How to do the actual setup
The setup itself matters as much as the technology. These details make the difference between a device that gets used and one that gets put in a drawer.
Do the setup when you have unhurried time and your parent is rested. Not during a holiday visit when the day is already full. Not in the last twenty minutes before you have to leave.
Set things up in your parent’s presence, not before they arrive. Walk through each step out loud. Let them do as much as possible, with you watching and guiding, rather than doing it all yourself while they watch. The goal is that they’ve been through each step at least once before you leave.
Leave written instructions. This is not optional, and it’s worth taking the time to do it well. Large print. One step per line. No abbreviations or technical terms. A phone number at the top of the page that they can call if something goes wrong. Put the instructions in a consistent, obvious place near the device.
Before you leave, do a test together. Make a video call. Press the medical alert button (most have a test mode that doesn’t actually place an emergency call). Open the medication reminder. Go through each thing once, successfully, before you go. That moment of success matters.
Setting up remote support
One of the most useful things you can do alongside the device setup is configure your own ability to help remotely.
Most smartphones and tablets have a screen sharing or remote support option. For iPhones and iPads, Screen Time settings give you some visibility. For Android devices, tools like TeamViewer QuickSupport or Google Remote Desktop let you see your parent’s screen with their permission and walk them through a problem without being there in person.
Setting this up during your visit, when you can explain what it is and get consent, means the next time something goes wrong, you have a way to actually help instead of trying to describe a solution over the phone to someone who can’t find the button you’re describing.
The first thirty days
Plan to check in specifically about the technology within the first week. Not to find out if something broke, but to ask: have you used it? Did anything feel confusing?
This follow-up is where most setups succeed or fail. If the device sat unused because of one moment of confusion on day two, you want to catch that before the pattern is set. A quick fix in week one takes five minutes. Re-building motivation three months later is much harder.
If something went wrong, troubleshoot it without frustration. Every “this isn’t working” moment is a chance to solve a problem and add to the trust bank. Approaching it with patience is not just kind, it’s strategic.
When they say they don’t want it
If your parent actively resists a device, don’t push. Reframe it as something for you.
“It would help me worry less” is honest. “I know you’re completely capable, but I’d feel better knowing the button is there if you ever needed it” is honest. This framing works because it’s true, and because it gives your parent the ability to do something for you, rather than accepting help they don’t feel they need.
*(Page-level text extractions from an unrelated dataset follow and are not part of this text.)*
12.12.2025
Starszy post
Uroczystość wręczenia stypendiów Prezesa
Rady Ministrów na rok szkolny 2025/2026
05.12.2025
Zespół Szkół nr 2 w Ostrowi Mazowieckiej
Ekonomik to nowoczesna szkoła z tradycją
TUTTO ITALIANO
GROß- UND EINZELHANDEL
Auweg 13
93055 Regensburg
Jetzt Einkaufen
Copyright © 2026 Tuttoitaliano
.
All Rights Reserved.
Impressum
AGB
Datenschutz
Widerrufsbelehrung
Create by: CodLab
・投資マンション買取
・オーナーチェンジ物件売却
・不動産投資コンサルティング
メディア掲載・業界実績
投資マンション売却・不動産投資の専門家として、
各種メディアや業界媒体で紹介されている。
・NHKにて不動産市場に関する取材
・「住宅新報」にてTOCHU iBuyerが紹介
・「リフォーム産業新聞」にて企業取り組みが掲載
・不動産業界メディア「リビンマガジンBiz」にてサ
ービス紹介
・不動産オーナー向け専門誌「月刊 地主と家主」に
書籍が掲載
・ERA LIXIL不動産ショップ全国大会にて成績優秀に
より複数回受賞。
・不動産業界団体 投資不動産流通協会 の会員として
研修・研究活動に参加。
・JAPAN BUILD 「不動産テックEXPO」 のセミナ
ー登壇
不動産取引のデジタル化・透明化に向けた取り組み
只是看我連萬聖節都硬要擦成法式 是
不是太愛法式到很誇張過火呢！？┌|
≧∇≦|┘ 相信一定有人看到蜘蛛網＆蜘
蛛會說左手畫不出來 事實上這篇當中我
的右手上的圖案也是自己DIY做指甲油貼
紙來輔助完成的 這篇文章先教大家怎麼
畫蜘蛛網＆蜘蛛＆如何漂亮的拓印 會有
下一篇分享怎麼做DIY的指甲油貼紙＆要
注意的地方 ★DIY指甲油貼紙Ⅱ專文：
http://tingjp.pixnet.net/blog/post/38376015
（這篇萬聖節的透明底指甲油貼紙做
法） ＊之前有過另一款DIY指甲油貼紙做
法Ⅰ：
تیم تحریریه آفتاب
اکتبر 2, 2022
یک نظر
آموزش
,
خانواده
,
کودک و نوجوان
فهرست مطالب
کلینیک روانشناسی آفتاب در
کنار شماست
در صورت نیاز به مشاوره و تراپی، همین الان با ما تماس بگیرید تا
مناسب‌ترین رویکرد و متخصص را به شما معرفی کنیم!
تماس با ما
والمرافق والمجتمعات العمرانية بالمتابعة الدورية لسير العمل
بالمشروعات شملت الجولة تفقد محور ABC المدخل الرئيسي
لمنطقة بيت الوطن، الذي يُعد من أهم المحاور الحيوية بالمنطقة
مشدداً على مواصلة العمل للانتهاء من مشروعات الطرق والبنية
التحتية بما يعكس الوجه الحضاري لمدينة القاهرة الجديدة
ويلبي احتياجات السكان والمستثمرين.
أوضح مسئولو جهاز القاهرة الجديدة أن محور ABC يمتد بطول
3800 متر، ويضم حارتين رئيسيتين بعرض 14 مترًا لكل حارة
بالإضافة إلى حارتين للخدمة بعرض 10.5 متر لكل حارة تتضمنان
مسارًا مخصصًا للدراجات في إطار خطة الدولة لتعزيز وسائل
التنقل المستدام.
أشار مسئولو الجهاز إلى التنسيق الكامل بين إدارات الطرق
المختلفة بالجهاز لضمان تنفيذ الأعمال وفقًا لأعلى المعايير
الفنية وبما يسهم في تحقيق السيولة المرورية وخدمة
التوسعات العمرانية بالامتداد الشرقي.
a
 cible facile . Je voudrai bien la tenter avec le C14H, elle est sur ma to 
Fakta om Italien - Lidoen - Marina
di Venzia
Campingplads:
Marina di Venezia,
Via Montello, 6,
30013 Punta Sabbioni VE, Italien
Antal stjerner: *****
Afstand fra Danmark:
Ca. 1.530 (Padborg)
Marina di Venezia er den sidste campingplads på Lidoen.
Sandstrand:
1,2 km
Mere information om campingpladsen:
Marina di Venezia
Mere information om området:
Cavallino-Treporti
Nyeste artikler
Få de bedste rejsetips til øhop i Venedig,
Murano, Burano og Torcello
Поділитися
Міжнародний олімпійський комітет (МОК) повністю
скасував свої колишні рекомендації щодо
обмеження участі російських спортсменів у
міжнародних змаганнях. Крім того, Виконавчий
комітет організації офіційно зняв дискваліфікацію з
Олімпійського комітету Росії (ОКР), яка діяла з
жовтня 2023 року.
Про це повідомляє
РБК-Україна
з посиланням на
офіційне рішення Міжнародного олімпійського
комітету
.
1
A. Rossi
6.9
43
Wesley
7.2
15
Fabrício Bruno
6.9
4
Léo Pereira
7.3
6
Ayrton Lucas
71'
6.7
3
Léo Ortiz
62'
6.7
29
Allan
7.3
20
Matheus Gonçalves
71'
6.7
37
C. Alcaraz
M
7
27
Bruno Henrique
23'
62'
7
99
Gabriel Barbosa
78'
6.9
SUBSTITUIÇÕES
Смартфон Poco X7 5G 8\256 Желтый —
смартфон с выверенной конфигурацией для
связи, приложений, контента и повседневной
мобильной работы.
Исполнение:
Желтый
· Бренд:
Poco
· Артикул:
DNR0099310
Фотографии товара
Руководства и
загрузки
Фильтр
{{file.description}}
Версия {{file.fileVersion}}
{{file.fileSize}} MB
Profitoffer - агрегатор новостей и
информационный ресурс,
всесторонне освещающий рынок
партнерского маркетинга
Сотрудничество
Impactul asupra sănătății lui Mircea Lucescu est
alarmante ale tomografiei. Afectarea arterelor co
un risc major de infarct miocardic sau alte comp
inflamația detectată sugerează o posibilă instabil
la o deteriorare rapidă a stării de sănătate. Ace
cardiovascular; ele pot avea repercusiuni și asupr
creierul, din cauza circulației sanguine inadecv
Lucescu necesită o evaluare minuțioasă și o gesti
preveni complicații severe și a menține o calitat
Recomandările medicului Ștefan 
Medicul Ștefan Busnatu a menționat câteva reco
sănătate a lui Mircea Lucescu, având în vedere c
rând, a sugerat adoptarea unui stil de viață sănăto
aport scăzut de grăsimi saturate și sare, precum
Some resistance resolves over time. A friend tries something and recommends it. A health event changes the calculation. An article they read lands differently. The goal of the first conversation isn’t agreement. It’s leaving the door open.
If you have siblings involved
If your siblings or other family members are also part of your parent’s support network, share this guide and coordinate your approach. Having different family members independently pushing different technologies creates confusion and resistance. A shared plan, starting with one thing, chosen together, is far more likely to work than competing suggestions from multiple directions.
Technology works when it’s introduced with patience, matched to a real need, and supported after the initial setup. That’s the whole plan. One thing at a time, one success at a time.